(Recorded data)

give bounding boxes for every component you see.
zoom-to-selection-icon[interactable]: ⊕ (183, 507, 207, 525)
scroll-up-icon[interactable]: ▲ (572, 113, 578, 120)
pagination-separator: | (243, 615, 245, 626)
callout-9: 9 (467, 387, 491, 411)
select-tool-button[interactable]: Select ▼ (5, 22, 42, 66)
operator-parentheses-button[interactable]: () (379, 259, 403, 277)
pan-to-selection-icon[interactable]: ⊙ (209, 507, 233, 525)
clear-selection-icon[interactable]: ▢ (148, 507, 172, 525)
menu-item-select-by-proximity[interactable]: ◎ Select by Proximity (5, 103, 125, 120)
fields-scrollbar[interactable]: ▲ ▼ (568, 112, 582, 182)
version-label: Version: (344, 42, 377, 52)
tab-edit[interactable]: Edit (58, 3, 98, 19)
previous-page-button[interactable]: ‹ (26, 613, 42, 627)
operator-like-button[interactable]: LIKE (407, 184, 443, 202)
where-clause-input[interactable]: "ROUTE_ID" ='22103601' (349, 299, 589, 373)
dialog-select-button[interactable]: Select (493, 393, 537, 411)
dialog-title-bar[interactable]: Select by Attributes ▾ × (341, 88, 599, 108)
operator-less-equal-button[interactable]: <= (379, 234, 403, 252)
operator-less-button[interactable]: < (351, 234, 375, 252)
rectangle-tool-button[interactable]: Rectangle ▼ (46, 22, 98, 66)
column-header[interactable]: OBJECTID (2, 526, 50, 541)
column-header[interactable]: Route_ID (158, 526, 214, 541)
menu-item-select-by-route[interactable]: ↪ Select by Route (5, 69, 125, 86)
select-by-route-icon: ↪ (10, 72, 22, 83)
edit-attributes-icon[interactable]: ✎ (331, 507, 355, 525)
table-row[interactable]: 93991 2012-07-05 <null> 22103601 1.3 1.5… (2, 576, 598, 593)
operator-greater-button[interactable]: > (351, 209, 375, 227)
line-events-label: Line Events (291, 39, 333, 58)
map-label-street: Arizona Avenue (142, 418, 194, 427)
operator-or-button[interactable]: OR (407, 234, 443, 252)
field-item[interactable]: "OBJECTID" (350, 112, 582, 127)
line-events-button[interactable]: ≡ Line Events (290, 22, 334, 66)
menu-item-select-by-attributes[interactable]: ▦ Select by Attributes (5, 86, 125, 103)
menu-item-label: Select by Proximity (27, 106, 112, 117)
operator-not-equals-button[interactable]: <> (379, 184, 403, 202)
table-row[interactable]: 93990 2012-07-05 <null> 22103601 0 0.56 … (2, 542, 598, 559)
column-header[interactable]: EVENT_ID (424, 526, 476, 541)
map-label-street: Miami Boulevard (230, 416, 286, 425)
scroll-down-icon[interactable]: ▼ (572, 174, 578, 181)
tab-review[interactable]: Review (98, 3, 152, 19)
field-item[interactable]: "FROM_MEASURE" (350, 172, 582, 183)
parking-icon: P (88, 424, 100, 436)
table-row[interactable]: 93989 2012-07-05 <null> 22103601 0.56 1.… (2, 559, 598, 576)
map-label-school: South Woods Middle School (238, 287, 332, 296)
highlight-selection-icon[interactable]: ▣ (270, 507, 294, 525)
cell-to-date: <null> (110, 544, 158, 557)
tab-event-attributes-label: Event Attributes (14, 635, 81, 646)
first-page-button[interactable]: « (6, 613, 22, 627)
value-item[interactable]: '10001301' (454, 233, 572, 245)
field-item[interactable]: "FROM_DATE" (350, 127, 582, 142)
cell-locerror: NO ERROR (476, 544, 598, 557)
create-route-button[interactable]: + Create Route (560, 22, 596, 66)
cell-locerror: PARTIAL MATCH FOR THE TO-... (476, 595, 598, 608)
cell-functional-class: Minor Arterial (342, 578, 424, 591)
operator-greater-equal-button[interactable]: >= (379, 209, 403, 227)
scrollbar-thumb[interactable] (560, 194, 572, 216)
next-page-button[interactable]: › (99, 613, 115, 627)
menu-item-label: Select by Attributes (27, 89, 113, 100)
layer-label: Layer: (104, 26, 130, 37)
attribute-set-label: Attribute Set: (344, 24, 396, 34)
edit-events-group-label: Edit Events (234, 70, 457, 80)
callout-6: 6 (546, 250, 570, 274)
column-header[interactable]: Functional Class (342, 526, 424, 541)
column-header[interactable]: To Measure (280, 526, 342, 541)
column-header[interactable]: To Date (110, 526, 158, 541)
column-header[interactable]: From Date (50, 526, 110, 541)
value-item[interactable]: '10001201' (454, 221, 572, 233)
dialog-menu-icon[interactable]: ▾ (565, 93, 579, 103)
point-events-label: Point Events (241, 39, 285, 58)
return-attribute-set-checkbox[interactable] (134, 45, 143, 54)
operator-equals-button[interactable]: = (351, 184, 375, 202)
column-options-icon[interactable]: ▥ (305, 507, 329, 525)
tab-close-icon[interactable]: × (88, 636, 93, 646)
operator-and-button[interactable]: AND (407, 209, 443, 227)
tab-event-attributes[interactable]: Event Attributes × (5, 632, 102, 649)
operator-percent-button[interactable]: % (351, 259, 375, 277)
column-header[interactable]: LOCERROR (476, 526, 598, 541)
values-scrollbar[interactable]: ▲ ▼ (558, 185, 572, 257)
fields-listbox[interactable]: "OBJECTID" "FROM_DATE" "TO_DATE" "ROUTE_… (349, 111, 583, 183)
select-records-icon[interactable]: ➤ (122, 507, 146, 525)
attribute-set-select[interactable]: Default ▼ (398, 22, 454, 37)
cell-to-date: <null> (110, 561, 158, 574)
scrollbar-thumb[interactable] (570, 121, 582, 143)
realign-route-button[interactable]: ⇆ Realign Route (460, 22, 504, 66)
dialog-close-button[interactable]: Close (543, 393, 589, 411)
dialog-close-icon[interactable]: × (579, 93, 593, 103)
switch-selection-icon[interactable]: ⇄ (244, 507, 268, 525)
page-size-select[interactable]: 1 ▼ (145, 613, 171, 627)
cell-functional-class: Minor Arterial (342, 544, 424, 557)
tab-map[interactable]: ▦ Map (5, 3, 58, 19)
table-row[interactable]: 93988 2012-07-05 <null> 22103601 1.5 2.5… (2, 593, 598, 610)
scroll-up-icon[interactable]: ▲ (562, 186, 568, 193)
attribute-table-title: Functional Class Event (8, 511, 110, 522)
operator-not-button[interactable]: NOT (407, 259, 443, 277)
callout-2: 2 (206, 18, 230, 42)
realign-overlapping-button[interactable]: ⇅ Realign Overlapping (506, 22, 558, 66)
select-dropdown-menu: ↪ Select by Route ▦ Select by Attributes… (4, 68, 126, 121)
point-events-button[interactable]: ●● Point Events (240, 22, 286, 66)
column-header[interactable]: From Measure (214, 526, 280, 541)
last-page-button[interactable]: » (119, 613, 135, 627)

> **PROBLEM STATEMENT**:
Return, in full, every line of these entries that holds "callout".

> **OUTPUT BELOW**:
callout-9: 9 (467, 387, 491, 411)
callout-6: 6 (546, 250, 570, 274)
callout-2: 2 (206, 18, 230, 42)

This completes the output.